“A quatorze ans, à seize ans, ils sont encore soumis au traitement mesquin des mauvaises notes avec lesquelles les professeurs pèsent leur travail ; c’est une méthode analogue à celle qui pèse les objets sans vie à l’aide mécanique de la balance. Le travail est “mesuré” comme une matière inanimée, et non “jugé” comme un produit de la vie. Et c’est de ces notes que dépend l’avenir de l’étudiant. Dans ces conditions, les études constituent un fardeau écrasant qui pèse sur la jeunesse alors qu’elles devraient représenter un privilège.”
Maria Montessori : “De l’Enfant à l’Adolescent” (Ed. Desclée de Brouwer, Paris 1958)
Deux exemples de note mal attribuée :
– Hugo est un élève français ayant suivi toute sa scolarité au Lycée International Montessori. Apprenant l’anglais comme deuxième langue depuis la maternelle, il a d’abord obtenu au cours de sa scolarité tous les certificats intermédiaires de l’Université de Cambridge et a passé quasiment simultanément l’année de ses 16 ans son baccalauréat S et le diplôme du Proficiency de l’université de Cambridge qui est le diplôme de plus haut niveau organisé par “Cambridge ESOL” (English for Speakers of Other Languages). Ce diplôme est reconnu mondialement et correspond au niveau C2 ou Maîtrise défini par le Conseil de l’Europe. Il certifie un niveau d’anglais proche de celui d’une personne dont l’anglais est la langue maternelle.
Hugo a réussi brillamment son Proficiency avec B comme appréciation ce qui correspond à une note entre 75 et 79 % de réussite.

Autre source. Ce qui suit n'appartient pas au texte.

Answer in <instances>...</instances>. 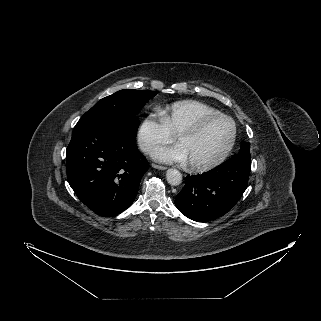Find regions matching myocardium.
Instances as JSON below:
<instances>
[{
	"label": "myocardium",
	"instance_id": "obj_1",
	"mask_svg": "<svg viewBox=\"0 0 321 321\" xmlns=\"http://www.w3.org/2000/svg\"><path fill=\"white\" fill-rule=\"evenodd\" d=\"M216 119H224L227 120L231 124V137L230 140L223 150V152L214 160L207 162V163H195V162H190L189 166L192 170L195 171H207L211 170L220 164H222L227 157L230 155L235 142L237 138V125L234 119L226 114L223 113H216V114H211V115H206L201 118H199L197 121L192 123L191 125L184 127L177 133V138L182 136V135H192L197 132H199L207 123L216 120Z\"/></svg>",
	"mask_w": 321,
	"mask_h": 321
}]
</instances>
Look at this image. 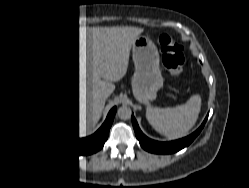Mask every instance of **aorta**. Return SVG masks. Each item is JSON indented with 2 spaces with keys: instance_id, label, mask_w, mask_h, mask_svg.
I'll list each match as a JSON object with an SVG mask.
<instances>
[{
  "instance_id": "obj_1",
  "label": "aorta",
  "mask_w": 249,
  "mask_h": 188,
  "mask_svg": "<svg viewBox=\"0 0 249 188\" xmlns=\"http://www.w3.org/2000/svg\"><path fill=\"white\" fill-rule=\"evenodd\" d=\"M117 116L122 120H127L131 117V109L127 106H122L118 109Z\"/></svg>"
}]
</instances>
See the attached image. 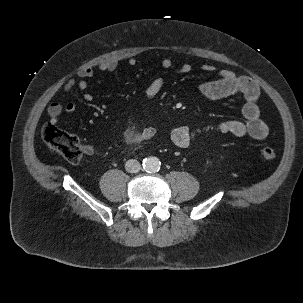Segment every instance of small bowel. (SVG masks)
Returning <instances> with one entry per match:
<instances>
[{
  "instance_id": "obj_1",
  "label": "small bowel",
  "mask_w": 303,
  "mask_h": 303,
  "mask_svg": "<svg viewBox=\"0 0 303 303\" xmlns=\"http://www.w3.org/2000/svg\"><path fill=\"white\" fill-rule=\"evenodd\" d=\"M135 58L128 59L129 66H135ZM162 67L170 71L173 75H184L192 71V66L188 63L181 64L173 68L170 58H164L161 61ZM118 68V62L115 60L106 61L100 64L99 69L102 72H113ZM202 69L208 72L215 71L212 65L205 64ZM94 70L92 67H86L79 70L76 78L69 80L64 86V94L68 95L74 88L86 90L88 79L93 77ZM166 82L165 76L155 77L145 91L148 100H154L161 92ZM199 93L208 100L216 101L231 96H240L243 100L242 114L244 120H229L216 126V130L223 134H230L236 137L249 136L253 139L262 140L269 132L267 124L260 118V109L258 106L259 88L257 84L249 77L237 75L230 70H219L217 78L213 81L201 83L198 86ZM93 95L89 92L83 94V99L87 102L93 100ZM76 111V105L73 102H52L47 109L50 117V123L57 124L59 117L63 112L73 113ZM156 133V128L148 126L133 131L129 129L125 133V138L132 141L133 138L139 140H148ZM195 132L189 126H179L172 130L171 139L173 143L180 148H187L194 138ZM86 154H91L93 149L90 145L84 146Z\"/></svg>"
}]
</instances>
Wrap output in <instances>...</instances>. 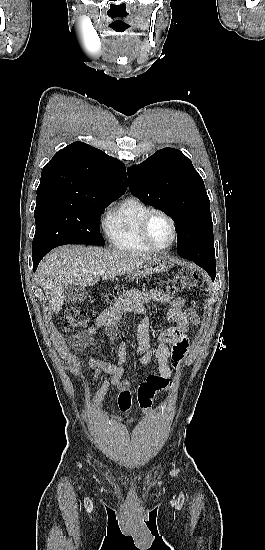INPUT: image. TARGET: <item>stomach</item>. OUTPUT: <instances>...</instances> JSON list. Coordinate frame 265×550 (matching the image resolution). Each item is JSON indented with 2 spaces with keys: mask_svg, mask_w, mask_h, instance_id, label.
<instances>
[{
  "mask_svg": "<svg viewBox=\"0 0 265 550\" xmlns=\"http://www.w3.org/2000/svg\"><path fill=\"white\" fill-rule=\"evenodd\" d=\"M169 262L161 255L150 256L132 274L134 276L147 277L149 275L166 272L169 269Z\"/></svg>",
  "mask_w": 265,
  "mask_h": 550,
  "instance_id": "obj_1",
  "label": "stomach"
}]
</instances>
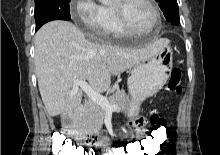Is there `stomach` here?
<instances>
[{"label":"stomach","instance_id":"stomach-1","mask_svg":"<svg viewBox=\"0 0 220 155\" xmlns=\"http://www.w3.org/2000/svg\"><path fill=\"white\" fill-rule=\"evenodd\" d=\"M172 63V48L166 43L152 58L141 62L131 70L128 78V90L131 97L127 108L129 117L136 116L140 105L163 88L169 79Z\"/></svg>","mask_w":220,"mask_h":155}]
</instances>
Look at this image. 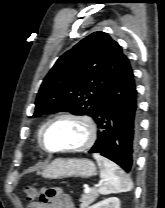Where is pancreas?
Returning a JSON list of instances; mask_svg holds the SVG:
<instances>
[{"instance_id":"obj_1","label":"pancreas","mask_w":165,"mask_h":208,"mask_svg":"<svg viewBox=\"0 0 165 208\" xmlns=\"http://www.w3.org/2000/svg\"><path fill=\"white\" fill-rule=\"evenodd\" d=\"M98 197V190L91 189L89 193H84L80 199V208H89L88 206L93 203Z\"/></svg>"}]
</instances>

En parallèle, Hugo a réussi son bac S avec mention assez bien mais n’a obtenu que 11 à son épreuve d’anglais…

Il était certain d’avoir très bien réussi cette épreuve, c’est pourquoi il est allé consulter sa copie accompagné d’un professeur accrédité par Cambridge ESOL. Il est apparu que toutes les fautes soulignées en rouge par le correcteur correspondaient non à des erreurs mais bien à l’utilisation par Hugo d’anglais littéraire allant largement au delà de l’anglais étudié dans les programmes français.
Hugo a raté la mention bien à son baccalauréat à cause de cette note d’anglais et une nouvelle correction de cette copie a été refusée par la direction du Centre des Examens.
Afin d’éviter ce type de problème de notation, à Cambridge Esol, les copies sont toujours visées par deux correcteurs.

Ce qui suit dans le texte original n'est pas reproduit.